If a potential client tells you that the firm down the road are cheaper, tell the client that you are happy that they are concerned about saving money on the biggest purchase of their life and send that client down the road.

We know that it is unlikely that the firm will be cheaper once they add in the extras and, if they are cheaper, then we know that the service provided by that firm will not be as good as the service we provide.

Again: know your worth.

It is likely that you know the firm which that client is comparing you with. You can’t say too much about that, but you know that you are better.

Charge more. Conveyancing is complex, there are recruitment challenges, there is the cost of PII cover, there is the long standing issue of referral fees, there are increasing compliance burdens – all of which are mentioned in the poll – but stand up for yourself and your firm, and increase your charges.

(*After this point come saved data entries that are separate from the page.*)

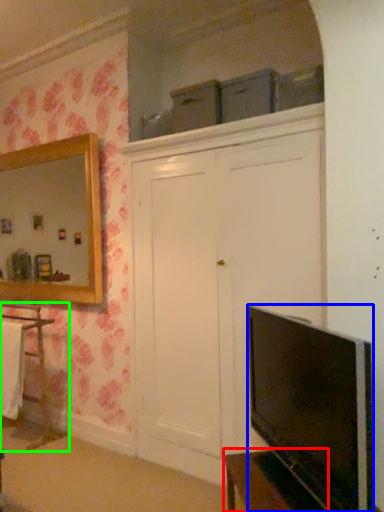 Question: Estimate the real-world distances between objects in this image. Which object is closer to vanity (highlighted by a red box), television (highlighted by a blue box) or cabinetry (highlighted by a green box)?

Choices:
 (A) television
 (B) cabinetry

Answer: (A) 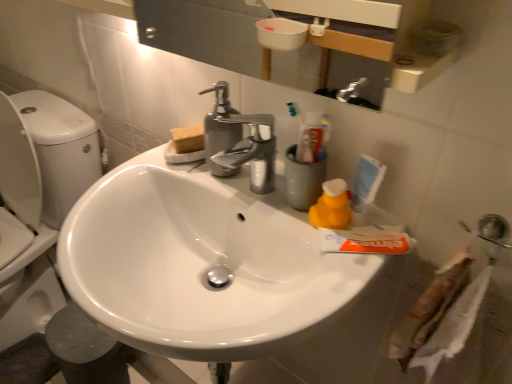 Question: Is yellow rubber duck at right beside satin nickel faucet at upper center, marked as the first plumbing fixture in a top-to-bottom arrangement?

Choices:
 (A) no
 (B) yes

Answer: (A)

Question: Is yellow rubber duck at right at the right side of satin nickel faucet at upper center, the first plumbing fixture when ordered from back to front?

Choices:
 (A) yes
 (B) no

Answer: (A)

Question: Could you tell me if yellow rubber duck at right is facing satin nickel faucet at upper center, which appears as the 2th plumbing fixture when viewed from the right?

Choices:
 (A) no
 (B) yes

Answer: (A)

Question: Would you say yellow rubber duck at right is outside satin nickel faucet at upper center, arranged as the second plumbing fixture when ordered from the bottom?

Choices:
 (A) no
 (B) yes

Answer: (B)

Question: Does yellow rubber duck at right have a smaller size compared to satin nickel faucet at upper center, marked as the first plumbing fixture in a top-to-bottom arrangement?

Choices:
 (A) yes
 (B) no

Answer: (A)

Question: From a real-world perspective, is yellow rubber duck at right positioned over satin nickel faucet at upper center, which appears as the 2th plumbing fixture when viewed from the right, based on gravity?

Choices:
 (A) no
 (B) yes

Answer: (A)

Question: From the image's perspective, would you say satin nickel faucet at upper center, arranged as the second plumbing fixture when ordered from the bottom, is positioned over metallic silver sink at lower right, the second plumbing fixture positioned from the top?

Choices:
 (A) no
 (B) yes

Answer: (B)

Question: Is satin nickel faucet at upper center, positioned as the 1th plumbing fixture in left-to-right order, wider than metallic silver sink at lower right, the 1th plumbing fixture when ordered from front to back?

Choices:
 (A) yes
 (B) no

Answer: (A)

Question: Can you confirm if satin nickel faucet at upper center, which appears as the 2th plumbing fixture when viewed from the right, is shorter than metallic silver sink at lower right, acting as the 1th plumbing fixture starting from the right?

Choices:
 (A) no
 (B) yes

Answer: (A)

Question: Does satin nickel faucet at upper center, which appears as the 2th plumbing fixture when viewed from the right, come behind metallic silver sink at lower right, the second plumbing fixture from the back?

Choices:
 (A) no
 (B) yes

Answer: (B)

Question: Can you see satin nickel faucet at upper center, placed as the 2th plumbing fixture when sorted from front to back, touching metallic silver sink at lower right, the second plumbing fixture from the back?

Choices:
 (A) no
 (B) yes

Answer: (A)

Question: Considering the relative sizes of satin nickel faucet at upper center, arranged as the second plumbing fixture when ordered from the bottom, and metallic silver sink at lower right, the second plumbing fixture from the back, in the image provided, is satin nickel faucet at upper center, arranged as the second plumbing fixture when ordered from the bottom, bigger than metallic silver sink at lower right, the second plumbing fixture from the back,?

Choices:
 (A) yes
 (B) no

Answer: (A)

Question: Does white glossy sink at center contain yellow rubber duck at right?

Choices:
 (A) yes
 (B) no

Answer: (B)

Know your worth – and make sure others know your worth.

4 Responses

  1. Couldn’t agree more – you and I are definitely on the same wavelength as your thoughts every week match my own. At my firm we charge quite high fees, BUT that is because we have a major Referrer and end up paying them, on average, half of those fees per transaction. That leaves the net fees which I can put towards my annual target much, much lower. I appreciate that it is probably essential to have excellent Referrers these days, but when they earn virtually as much as I do as a Conveyancer, something is not quite right! At some point the system has to change. Oh for simpler days, when we used to charge a scale fee based on the sale/purchase price whatever the type of transaction without all these “add-ons”, which are common in today’s conveyancing, to make your fees up to what they should be. Then, of course, you have to argue the point with the client that we are not “ripping them off” (as one client said to me the other day whilst arguing about the additional fees and disbursements) although they are all sent a copy of possible additional fees in their Onboarding Pack. I officially work four days a week but, again, this week I have actually worked a full seven days just to keep my head above water and to stave off my “deliberate delaying” of the transaction, according to some! Happy conveyancing guys 🙂

  2. 100% agree with the OP’s comments on workload, crises, grumpiness etc. Over a conveyancing career spanning 37 years, I’ve come to realise it’s the norm and part and parcel of the job.
    Don’t agree with referral fees…..never have done but only within the last 7 years have I been working for a firm who simply refuse to get involved with them. Are we busy? Absolutely! Is it stressful? Absolutely……but probably less stressful because we aren’t having to cow-tow to estate agents and other referrers and answer every single email that comes in asking if weve done this…or done that….”here are your exchange targets for the month”. It’s about time something was done about it……..I still come across clients who have not been told that they were referred to a particular lawyer because the agent was getting a backhanded.

  3. I am qualified and have been doing this job for 15 years. I’ve not had a pay rise in 4 years. There is always some excuse to not do so (COVID, costs, interest rates, future crashes) Since 2008 I’ve been told numerous times I am lucky to be in a job. I was made redundant in 2008 and it took until 2015/2016 to get a decent wage to reflect my qualifications. I won’t say how much I am paid but I do not pay 40% tax but it is some 18% above the mean average salary for all workers. Solicitors/Conveyancers/SRA/CLC do not stick together. We should all refuse to pay agent referral fees and we should charge our worth without fear of some factory firm coming along and undercutting us. Frankly, we should all form a union and down tools until we are supported in full and that means fighting to get a reduction on our indemnity insurance premiums. If we can have fewer costs but higher fees, the staff should be paid better, we will be able to take on less work, give a better level of service and everyone wins.